### [TASK]
Exactly how many lines below mention "Fergusson"? Answer with that number alone.

### [TASK INPUT]

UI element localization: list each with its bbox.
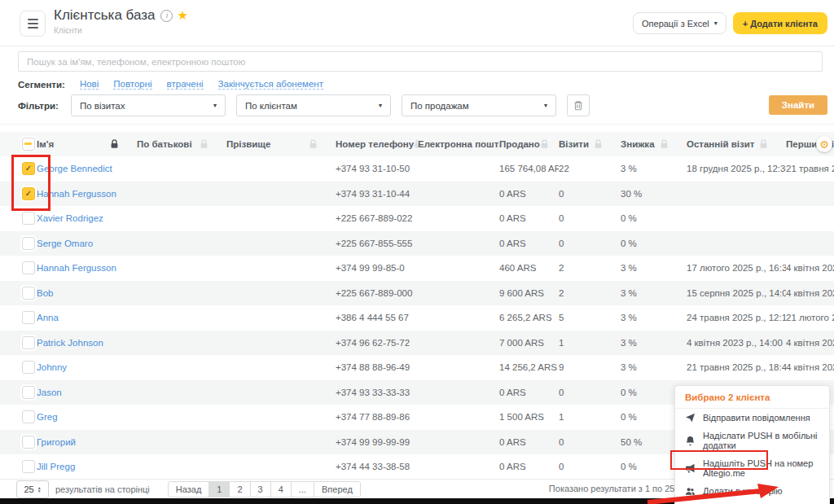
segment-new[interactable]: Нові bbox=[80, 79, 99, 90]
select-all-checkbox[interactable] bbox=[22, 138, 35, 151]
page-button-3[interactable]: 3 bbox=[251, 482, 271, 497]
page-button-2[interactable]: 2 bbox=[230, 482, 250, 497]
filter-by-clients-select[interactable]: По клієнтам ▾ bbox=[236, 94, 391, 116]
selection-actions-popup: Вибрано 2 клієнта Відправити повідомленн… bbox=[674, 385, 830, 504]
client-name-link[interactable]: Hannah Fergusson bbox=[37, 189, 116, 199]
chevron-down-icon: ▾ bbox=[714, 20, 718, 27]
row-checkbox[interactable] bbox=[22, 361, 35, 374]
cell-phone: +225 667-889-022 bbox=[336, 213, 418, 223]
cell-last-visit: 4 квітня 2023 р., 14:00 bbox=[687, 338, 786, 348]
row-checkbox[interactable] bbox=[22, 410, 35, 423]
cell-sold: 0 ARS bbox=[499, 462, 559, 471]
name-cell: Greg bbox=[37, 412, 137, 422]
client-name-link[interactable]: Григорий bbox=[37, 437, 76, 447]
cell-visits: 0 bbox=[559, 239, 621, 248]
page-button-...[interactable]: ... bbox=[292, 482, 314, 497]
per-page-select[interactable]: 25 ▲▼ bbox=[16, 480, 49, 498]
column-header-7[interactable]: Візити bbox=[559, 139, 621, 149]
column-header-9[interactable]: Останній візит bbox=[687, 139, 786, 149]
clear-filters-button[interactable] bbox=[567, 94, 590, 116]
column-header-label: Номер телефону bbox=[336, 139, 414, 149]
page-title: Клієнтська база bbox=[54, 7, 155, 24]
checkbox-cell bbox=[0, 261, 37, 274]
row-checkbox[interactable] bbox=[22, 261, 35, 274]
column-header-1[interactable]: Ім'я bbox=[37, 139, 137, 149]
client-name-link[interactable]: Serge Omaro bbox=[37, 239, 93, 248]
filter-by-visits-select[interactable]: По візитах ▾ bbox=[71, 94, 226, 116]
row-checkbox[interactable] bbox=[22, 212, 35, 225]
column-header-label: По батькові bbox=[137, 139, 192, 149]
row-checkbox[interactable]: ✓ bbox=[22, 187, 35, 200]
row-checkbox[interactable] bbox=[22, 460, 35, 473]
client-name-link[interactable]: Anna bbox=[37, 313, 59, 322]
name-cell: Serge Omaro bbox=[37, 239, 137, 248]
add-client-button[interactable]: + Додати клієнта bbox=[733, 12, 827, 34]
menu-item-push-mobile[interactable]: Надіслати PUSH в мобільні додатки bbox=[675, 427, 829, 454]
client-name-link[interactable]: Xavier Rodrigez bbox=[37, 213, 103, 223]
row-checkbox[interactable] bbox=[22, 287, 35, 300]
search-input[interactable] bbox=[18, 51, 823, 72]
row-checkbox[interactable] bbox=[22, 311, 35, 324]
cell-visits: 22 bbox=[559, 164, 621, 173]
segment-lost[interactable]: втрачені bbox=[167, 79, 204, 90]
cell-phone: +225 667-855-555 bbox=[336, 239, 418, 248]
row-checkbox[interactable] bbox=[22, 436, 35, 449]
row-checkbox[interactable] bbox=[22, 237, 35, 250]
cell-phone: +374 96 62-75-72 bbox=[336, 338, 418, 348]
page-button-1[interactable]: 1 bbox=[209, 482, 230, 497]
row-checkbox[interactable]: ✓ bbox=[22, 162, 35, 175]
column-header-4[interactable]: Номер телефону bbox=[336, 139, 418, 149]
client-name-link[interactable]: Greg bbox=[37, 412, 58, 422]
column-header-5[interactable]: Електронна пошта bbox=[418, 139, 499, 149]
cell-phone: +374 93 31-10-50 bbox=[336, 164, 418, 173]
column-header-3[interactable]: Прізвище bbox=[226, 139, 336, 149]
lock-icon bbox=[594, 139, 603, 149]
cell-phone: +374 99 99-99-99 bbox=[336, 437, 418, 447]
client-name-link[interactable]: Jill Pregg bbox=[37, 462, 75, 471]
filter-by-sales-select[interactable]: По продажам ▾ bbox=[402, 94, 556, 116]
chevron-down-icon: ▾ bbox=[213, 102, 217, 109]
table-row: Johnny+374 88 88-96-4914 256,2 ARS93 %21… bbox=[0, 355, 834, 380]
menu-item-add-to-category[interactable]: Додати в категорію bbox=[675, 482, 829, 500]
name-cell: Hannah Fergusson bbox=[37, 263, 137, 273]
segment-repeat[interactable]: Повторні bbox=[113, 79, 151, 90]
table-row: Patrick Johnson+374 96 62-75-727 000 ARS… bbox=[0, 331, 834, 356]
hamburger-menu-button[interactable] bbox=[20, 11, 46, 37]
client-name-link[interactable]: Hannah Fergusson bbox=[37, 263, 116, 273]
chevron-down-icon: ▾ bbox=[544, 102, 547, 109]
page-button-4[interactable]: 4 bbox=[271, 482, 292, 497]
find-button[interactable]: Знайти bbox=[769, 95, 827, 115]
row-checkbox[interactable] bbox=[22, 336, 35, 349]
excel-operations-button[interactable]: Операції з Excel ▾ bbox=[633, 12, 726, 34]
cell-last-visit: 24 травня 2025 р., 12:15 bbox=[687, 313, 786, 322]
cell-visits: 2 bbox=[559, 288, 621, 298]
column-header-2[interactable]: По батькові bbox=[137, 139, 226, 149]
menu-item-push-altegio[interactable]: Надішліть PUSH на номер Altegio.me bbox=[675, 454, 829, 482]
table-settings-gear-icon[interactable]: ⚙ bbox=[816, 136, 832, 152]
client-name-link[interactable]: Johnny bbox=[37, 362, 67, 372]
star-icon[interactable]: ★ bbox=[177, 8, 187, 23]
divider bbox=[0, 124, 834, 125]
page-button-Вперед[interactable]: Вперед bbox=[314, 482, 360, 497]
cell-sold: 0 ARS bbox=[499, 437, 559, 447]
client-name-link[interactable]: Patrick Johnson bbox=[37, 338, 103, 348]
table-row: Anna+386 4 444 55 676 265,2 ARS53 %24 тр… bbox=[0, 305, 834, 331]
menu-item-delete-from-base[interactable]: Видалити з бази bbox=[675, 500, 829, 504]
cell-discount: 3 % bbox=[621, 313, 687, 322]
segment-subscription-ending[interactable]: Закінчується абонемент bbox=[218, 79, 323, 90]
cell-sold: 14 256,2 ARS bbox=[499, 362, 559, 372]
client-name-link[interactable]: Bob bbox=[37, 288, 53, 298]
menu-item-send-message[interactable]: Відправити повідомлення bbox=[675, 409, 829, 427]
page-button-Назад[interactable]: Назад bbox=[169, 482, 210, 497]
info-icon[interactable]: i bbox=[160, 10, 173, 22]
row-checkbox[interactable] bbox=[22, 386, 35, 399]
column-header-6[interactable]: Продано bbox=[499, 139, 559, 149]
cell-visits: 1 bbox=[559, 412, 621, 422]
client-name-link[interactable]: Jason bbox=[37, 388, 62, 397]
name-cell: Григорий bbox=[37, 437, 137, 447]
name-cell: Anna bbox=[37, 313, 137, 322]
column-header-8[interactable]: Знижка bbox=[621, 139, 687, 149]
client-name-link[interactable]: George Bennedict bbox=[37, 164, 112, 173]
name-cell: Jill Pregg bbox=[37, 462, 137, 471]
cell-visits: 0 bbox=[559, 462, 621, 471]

==

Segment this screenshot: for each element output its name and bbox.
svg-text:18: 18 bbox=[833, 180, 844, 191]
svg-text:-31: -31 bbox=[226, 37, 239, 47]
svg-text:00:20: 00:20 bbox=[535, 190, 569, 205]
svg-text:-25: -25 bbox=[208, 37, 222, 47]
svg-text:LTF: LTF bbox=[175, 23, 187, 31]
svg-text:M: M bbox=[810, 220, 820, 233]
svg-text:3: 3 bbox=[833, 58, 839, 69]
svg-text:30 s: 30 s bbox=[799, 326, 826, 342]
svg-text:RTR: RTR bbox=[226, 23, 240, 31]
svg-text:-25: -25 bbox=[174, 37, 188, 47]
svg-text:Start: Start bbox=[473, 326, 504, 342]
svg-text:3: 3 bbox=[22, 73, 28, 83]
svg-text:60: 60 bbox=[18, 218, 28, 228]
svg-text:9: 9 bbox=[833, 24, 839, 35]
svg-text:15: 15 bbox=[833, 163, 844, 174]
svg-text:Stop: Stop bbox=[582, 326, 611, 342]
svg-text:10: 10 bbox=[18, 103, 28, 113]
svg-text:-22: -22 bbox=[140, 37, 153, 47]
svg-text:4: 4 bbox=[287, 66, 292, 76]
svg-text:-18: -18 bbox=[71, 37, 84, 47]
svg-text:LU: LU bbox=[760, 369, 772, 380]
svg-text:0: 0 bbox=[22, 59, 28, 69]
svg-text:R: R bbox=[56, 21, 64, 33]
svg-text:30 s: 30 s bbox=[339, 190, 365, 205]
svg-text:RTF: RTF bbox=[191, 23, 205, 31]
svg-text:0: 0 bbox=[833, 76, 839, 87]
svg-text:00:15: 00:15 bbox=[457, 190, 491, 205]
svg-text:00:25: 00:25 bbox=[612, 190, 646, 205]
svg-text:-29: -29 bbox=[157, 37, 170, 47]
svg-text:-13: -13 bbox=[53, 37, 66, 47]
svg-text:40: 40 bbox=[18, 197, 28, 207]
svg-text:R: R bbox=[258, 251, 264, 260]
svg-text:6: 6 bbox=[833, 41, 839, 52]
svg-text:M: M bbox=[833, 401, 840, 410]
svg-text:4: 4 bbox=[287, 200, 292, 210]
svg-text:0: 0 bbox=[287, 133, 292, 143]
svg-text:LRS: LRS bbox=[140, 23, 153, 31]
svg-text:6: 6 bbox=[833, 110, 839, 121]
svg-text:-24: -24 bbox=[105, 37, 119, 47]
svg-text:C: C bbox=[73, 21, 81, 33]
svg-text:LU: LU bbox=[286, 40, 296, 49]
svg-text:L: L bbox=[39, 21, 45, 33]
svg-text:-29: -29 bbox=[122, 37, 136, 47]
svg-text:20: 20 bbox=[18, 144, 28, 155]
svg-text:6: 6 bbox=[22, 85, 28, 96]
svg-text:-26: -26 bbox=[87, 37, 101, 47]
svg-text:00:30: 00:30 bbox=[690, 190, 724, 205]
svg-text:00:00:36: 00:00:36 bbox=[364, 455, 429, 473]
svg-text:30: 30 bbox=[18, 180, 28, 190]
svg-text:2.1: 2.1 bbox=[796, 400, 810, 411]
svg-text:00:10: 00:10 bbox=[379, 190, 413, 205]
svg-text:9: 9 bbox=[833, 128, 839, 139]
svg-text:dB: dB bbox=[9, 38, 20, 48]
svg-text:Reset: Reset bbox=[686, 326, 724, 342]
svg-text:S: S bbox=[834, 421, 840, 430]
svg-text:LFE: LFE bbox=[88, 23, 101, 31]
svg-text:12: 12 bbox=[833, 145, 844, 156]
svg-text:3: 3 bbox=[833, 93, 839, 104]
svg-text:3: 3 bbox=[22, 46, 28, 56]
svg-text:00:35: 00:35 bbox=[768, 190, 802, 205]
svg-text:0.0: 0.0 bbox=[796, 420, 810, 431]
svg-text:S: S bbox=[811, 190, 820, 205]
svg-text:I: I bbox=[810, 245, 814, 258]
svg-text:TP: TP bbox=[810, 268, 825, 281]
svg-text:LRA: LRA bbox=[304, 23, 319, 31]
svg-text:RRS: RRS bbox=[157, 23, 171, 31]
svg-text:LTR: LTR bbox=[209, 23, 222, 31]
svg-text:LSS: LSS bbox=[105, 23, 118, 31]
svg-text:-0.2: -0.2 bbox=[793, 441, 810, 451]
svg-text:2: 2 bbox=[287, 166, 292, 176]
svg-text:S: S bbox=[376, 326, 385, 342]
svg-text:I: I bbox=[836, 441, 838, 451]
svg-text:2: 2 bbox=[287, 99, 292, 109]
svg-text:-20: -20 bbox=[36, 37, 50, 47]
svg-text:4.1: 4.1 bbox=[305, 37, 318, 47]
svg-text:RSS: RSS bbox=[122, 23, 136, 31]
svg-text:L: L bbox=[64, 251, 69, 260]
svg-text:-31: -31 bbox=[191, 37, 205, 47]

### [TASK RESULT]
3